Kini Siswa Terpaksa Harus Menyeberangi Sungai ke Sekolah
Pasca Jembatan Sekar Kejula, Yehembang, Jembrana Putus Diterjang Banjir Bandang
Sebanyak 39 orang siswa SD dan SMP dari Banjar Sekar Kejula dan Banjar Sekar Kejula Kelod, Desa Yehembang Kauh yang terpaksa pergi-pulang sekolah dengan menyeberang sungai.
NEGARA, NusaBali
Putusnya Jembatan Sekar Kejula yang menjadi penghubung Desa Yehembang Kauh dengan Desa Yehembang di Kecamatan Mendoyo, Jembrana akibat terjangan banjir bandang pada, Minggu (16/10) malam lalu, membuat aktivitas warga tersendat. Bahkan sejumlah siswa SD dan SMP dari Desa Yehembang Kauh, terpaksa harus nyeberang sungai ketika pergi maupun pulang sekolah yang berada di wilayah Desa Yehembang.
Untuk pergi maupun pulang sekolah dengan menyeberangi sungai ini, para siswa harus membuka sepatu agar tidak basah. Termasuk saat jam berangkat maupun pulang sekolah, beberapa orangtua turut mendampingi untuk memastikan keselamatan anak mereka.
Mengingat banjir bisa saja kembali terjadi. Terlebih saat ini masih terjadi curah hujan masih cukup tinggi. Salah satu warga Yehembang Kauh, I Made Pradnya Alit, Senin (24/10) mengatakan putusnya Jembatan Sekar Kejula sangat berdampak terhadap aktifitas warga setempat. Putusnya jembatan itu, memang tidak sampai menyebabkan warga terisolasi karena masih ada jalur lain. Hanya saja jalur alternatif itu cukup jauh. "Jika lewat jalan melingkar (jalur alternatif), jaraknya lumayan jauh. Biaya BBM juga lumayan," ujarnya.
Sebagai perbandingan, kata Pradnya Alit, jika mencari jalur alternatif, para siswa dari Desa Yehembang Kauh yang bersekolah di SMPN 3 Mendoyo dan SDN 7 Yehembang di Banjar Bale Agung, Desa Yehembang, harus melewati jalan di sejumlah banjar. Di antaranya melewati Banjar Sekar Kejula Kelod-Banjar Jati-Banjar Kaleran yang ada di wilayah di Desa Yehembang Kauh.

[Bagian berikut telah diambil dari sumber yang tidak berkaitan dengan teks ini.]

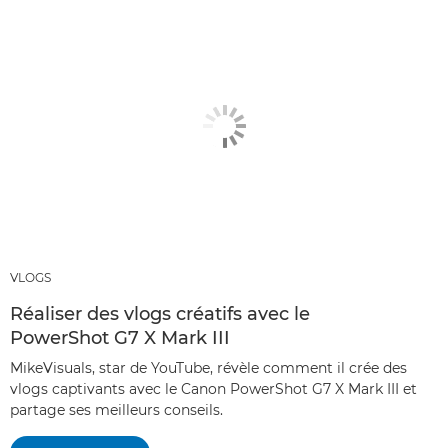
VLOGS
Réaliser des vlogs créatifs avec le
PowerShot G7 X Mark III
MikeVisuals, star de YouTube, révèle comment il crée des
vlogs captivants avec le Canon PowerShot G7 X Mark III et
partage ses meilleurs conseils.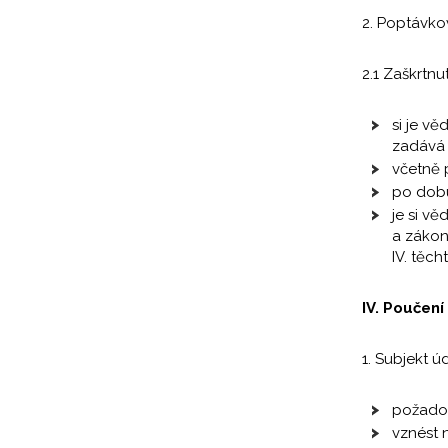
2. Poptávko
2.1 Zaškrtnu
si je v
zadává 
včetně 
po dobu
je si v
a zákon
IV. těc
IV. Poučení
1. Subjekt ú
požadov
vznést 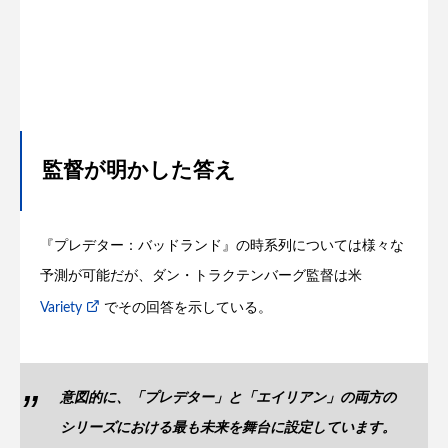
監督が明かした答え
『プレデター：バッドランド』の時系列については様々な
予測が可能だが、ダン・トラクテンバーグ監督は米
Variety
でその回答を示している。
意図的に、「プレデター」と「エイリアン」の両方の
シリーズにおける最も未来を舞台に設定しています。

Kemudian dari Banjar Kaleran di Desa Yehembang Kauh, menuju jalan di Banjar Wali, Desa Yehembang, dan barulah masuk ke Banjar Bale Agung yang menjadi lokasi SMPN 3 Mendoyo dan SDN 7 Yehembang. Sedangkan sebelum jembatan putus, para pelajar tersebut cukup melintas jembatan dan sudah bisa langsung tembus ke lokasi sekolah di Banjar Bale Agung, Desa Yehembang.

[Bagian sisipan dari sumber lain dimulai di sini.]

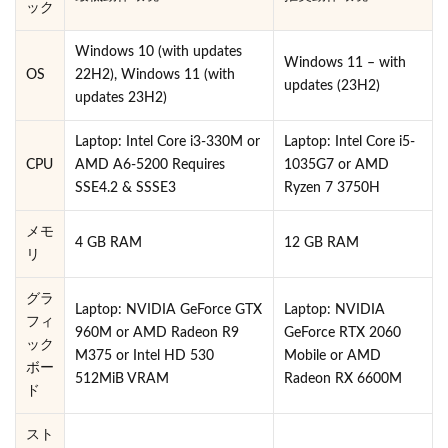
ック
Windows 10 (with updates
Windows 11 – with
OS
22H2), Windows 11 (with
updates (23H2)
updates 23H2)
Laptop: Intel Core i3-330M or
Laptop: Intel Core i5-
CPU
AMD A6-5200 Requires
1035G7 or AMD
SSE4.2 & SSSE3
Ryzen 7 3750H
メモ
4 GB RAM
12 GB RAM
リ
グラ
Laptop: NVIDIA GeForce GTX
Laptop: NVIDIA
フィ
960M or AMD Radeon R9
GeForce RTX 2060
ック
M375 or Intel HD 530
Mobile or AMD
ボー
512MiB VRAM
Radeon RX 6600M
ド
スト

"Perbandingannya sangat jauh. Makanya biar cepat sampai ke sekolah, anak-anak terpaksa nyeberang sungai. Begitu pun saat pulang ke rumah, kembali nyeberang sungai," ujar Pradnya Alit. Di samping memaksa sejumlah siswa menyeberang sungai, kata Pradnya Alit, putusnya jembatan juga memberatkan sejumlah warga yang hendak mengangkut hasil bumi atau hasil pertanian ke kota. Karena jika menggunakan jalur alternatif, memerlukan biaya angkut yang jauh lebih besar.

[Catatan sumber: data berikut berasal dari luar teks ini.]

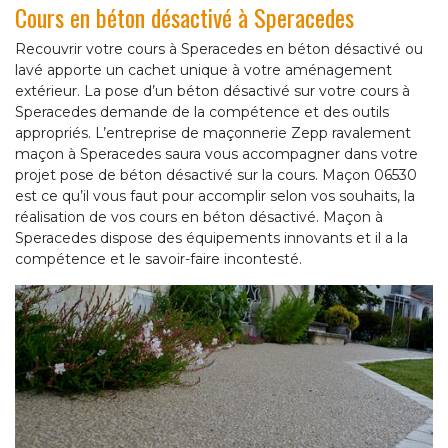
Cours en béton désactivé à Speracedes
Recouvrir votre cours à Speracedes en béton désactivé ou
lavé apporte un cachet unique à votre aménagement
extérieur. La pose d’un béton désactivé sur votre cours à
Speracedes demande de la compétence et des outils
appropriés. L’entreprise de maçonnerie Zepp ravalement
maçon à Speracedes saura vous accompagner dans votre
projet pose de béton désactivé sur la cours. Maçon 06530
est ce qu’il vous faut pour accomplir selon vos souhaits, la
réalisation de vos cours en béton désactivé. Maçon à
Speracedes dispose des équipements innovants et il a la
compétence et le savoir-faire incontesté.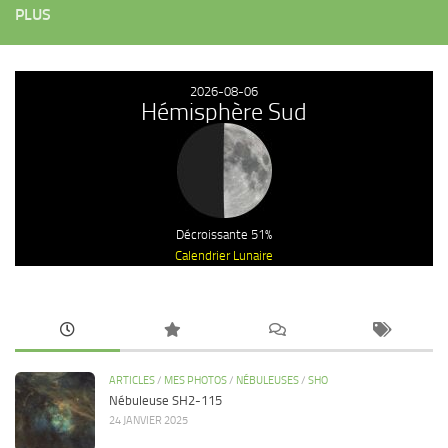
PLUS
2026-08-06
Hémisphère Sud
Décroissante 51%
Calendrier Lunaire
ARTICLES
/
MES PHOTOS
/
NÉBULEUSES
/
SHO
Nébuleuse SH2-115
24 JANVIER 2025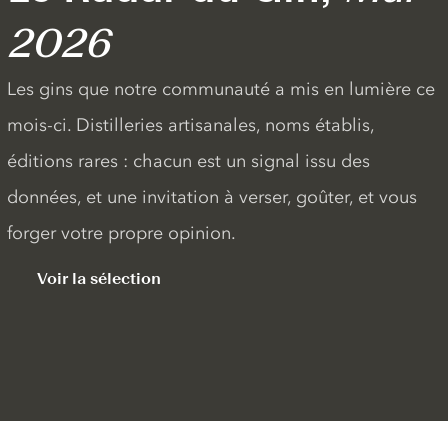
2026
Les gins que notre communauté a mis en lumière ce
mois-ci. Distilleries artisanales, noms établis,
éditions rares : chacun est un signal issu des
données, et une invitation à verser, goûter, et vous
forger votre propre opinion.
Voir la sélection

"Yang juga membuat warga Sekar Kejula khawatir, jika ada upacara pengabenan akan kesulitan menuju setra yang ada di seberang sungai. Karena kalau melewati kebun-kebun warga, juga akan sulit karena perlu macaru. Juga jelas membahayakan kalau harus bawa wadah (bade) menyeberang sungai," ujar Pradnya Alit yang berharap pemerintah bisa segera melakukan perbaikan Jembatan Sekar Kejula tersebut.
Sementara Kelian Banjar Sekar Kejula Kelod, I Nyoman Supardi mengatakan paling tidak ada sekitar 39 orang siswa SD dan SMP dari Banjar Sekar Kejula dan Banjar Sekar Kejula Kelod, Desa Yehembang Kauh yang terpaksa pergi-pulang sekolah dengan menyeberang sungai karena putusnya Jembatan Sekar Kejula. Jika air sungai banjir, banyak siswa yang tidak bisa pergi ke sekolah.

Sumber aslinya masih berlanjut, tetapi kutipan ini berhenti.